General Election 2015: A Labour-SNP alliance could be a fillip for markets – but not for long
Of all the possible outcomes of the General Election, one scenario in particular has concerned segments of the business and investor communities. A minority Labour government supported by SNP MPs is seen by some investment commentators as a challenging combination.
Although Labour has ruled out a formal coalition, there may still be the possibility of a looser alliance, with the SNP polling strongly north of the border and Nicola Sturgeon performing well in the recent TV debate. We think it quite plausible that the SNP will send more than 40 MPs to Westminster, up from just six in 2010.
The biggest issue for the markets around the election remains the possibility of a referendum on EU exit. A Labour/SNP alliance might just be the surest way to avoid such a referendum taking place. A governing arrangement between these two parties could even result in a short-term fillip to the markets, as the threat of “Brexit” disappears.
However, initial relief over the European question could quickly give way to other concerns.
The first looming concern would arise if the SNP were to repeat their General Election performance in the Holyrood elections in 2016, potentially increasing calls for another independence referendum in the absence of further significant devolution.
Markets wouldn’t greet the prospect of another Scottish referendum gladly, but we expect that any UK government would strongly resist any such demands.
Instead, in return for propping up any minority Labour government, the SNP would likely focus its initial efforts on trying to extract new powers from London. Pledges on a devolved settlement could go well beyond the current proposals contained in last November’s Smith Commission – which included decisions on income tax rates, and some control over VAT and borrowing powers.
This isn’t likely to have an immediate effect for investors, but questions around the fiscal credibility of the UK if Scotland does gain additional powers could be negative for gilts and weigh on sterling at the margin.
In the longer term, though, the chances of Scotland leaving the UK altogether would in effect be meaningfully increased by strong SNP results this year and next.
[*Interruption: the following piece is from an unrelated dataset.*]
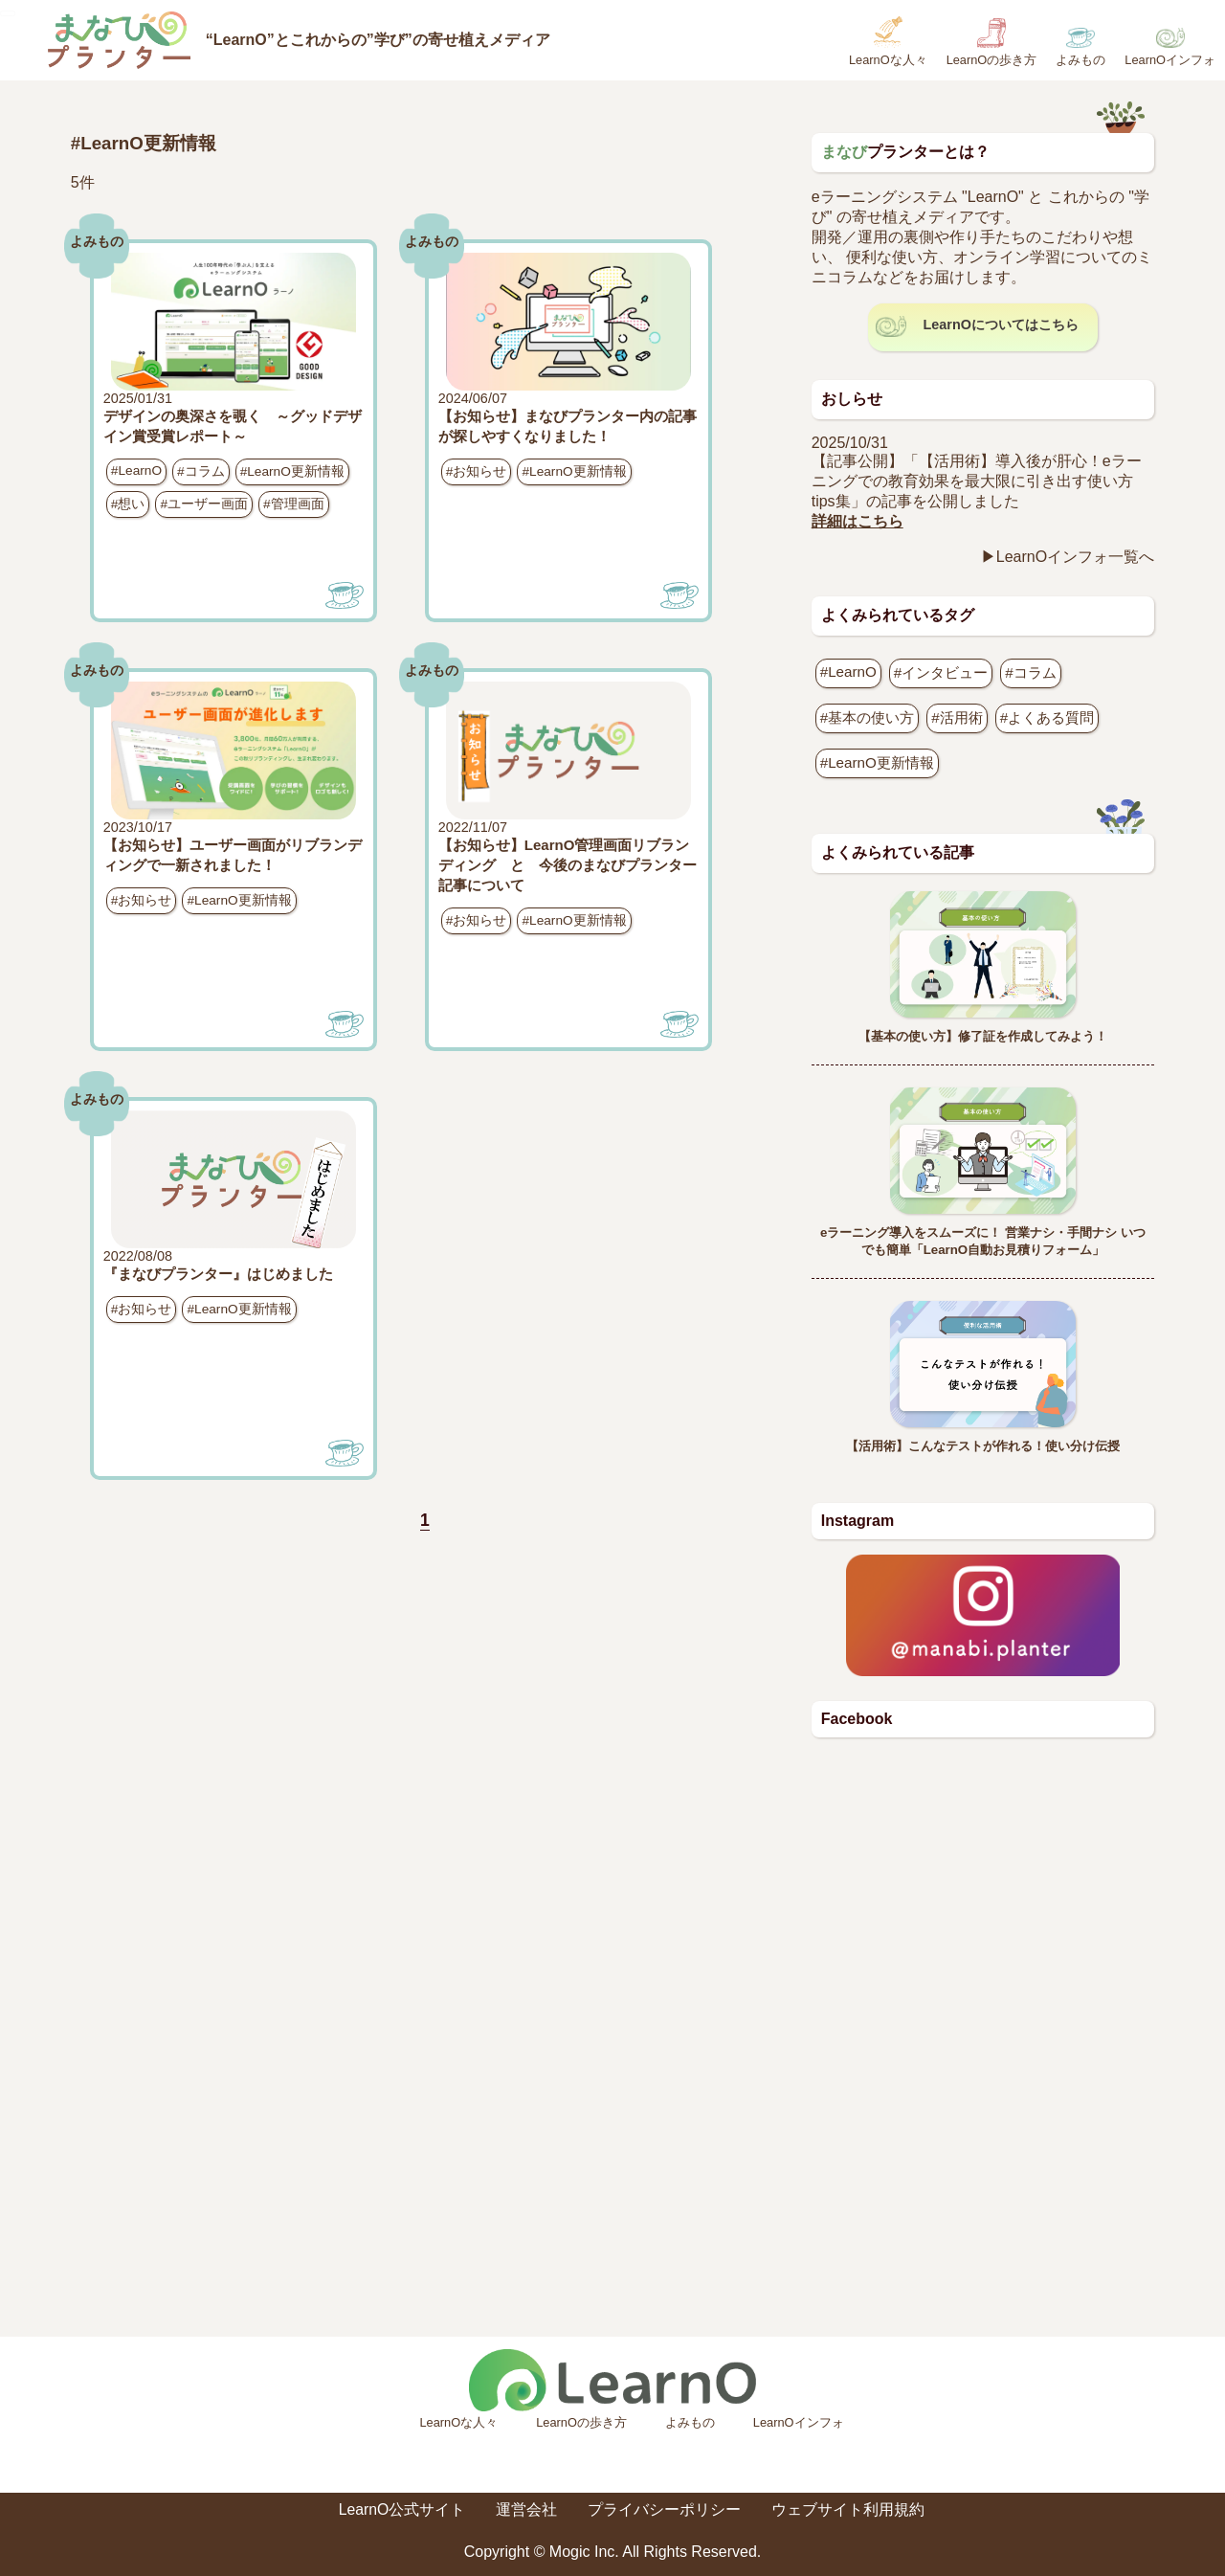 The image size is (1225, 2576). Describe the element at coordinates (292, 471) in the screenshot. I see `#LearnO更新情報` at that location.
This could leave the markets in a state of permanently higher concern regarding a potential UK break-up.
Then there’s the question of what a Labour-SNP arrangement would mean for growth and borrowing. The Scottish Nationalists have set out very clear opposition to the brand of austerity practised by the current coalition.
A lesser – or slower – commitment to tackling the deficit might boost the outlook for economic growth in the short term. But such benefits might quickly be outweighed by tighter monetary policy, with the Bank of England more inclined to increase base rates faster than the market currently anticipates.
An easier path of austerity could also result in higher debt issuance, which may be negative for gilts. The prospect of higher interest rates would be negative for the bond market too.
Over the medium term, a Labour-SNP combination would also be perceived as favouring more regulation of certain sectors. This could be a concern for investors with exposure to banks, tobacco companies and the utilities. There would be added focus on the energy sector, with pressure to reduce taxes further to help revive offshore exploration.
The Scottish Nationalists will see a strong election showing as a unique opportunity to embed their party in the Westminster system. There are reports that the SNP will demand an MP on every select committee in the Commons, if it becomes the third biggest party after the election.
Decisions over which pieces of legislation – and which Labour government activity – the SNP might support may take a long time to reach. The absence of a formal coalition agreement would leave great uncertainty as to which areas of policy the SNP might claim influence over. Changing the mix of austerity or lessening the commitment to reducing the budget deficit, which in itself is high by international standards, will be an obvious area of concern for investors.
So despite some initial market gains following relief over the cancelled EU referendum and a possible short-term boost to growth, nervousness might quickly return. UK investors need to be wary that it doesn’t persist.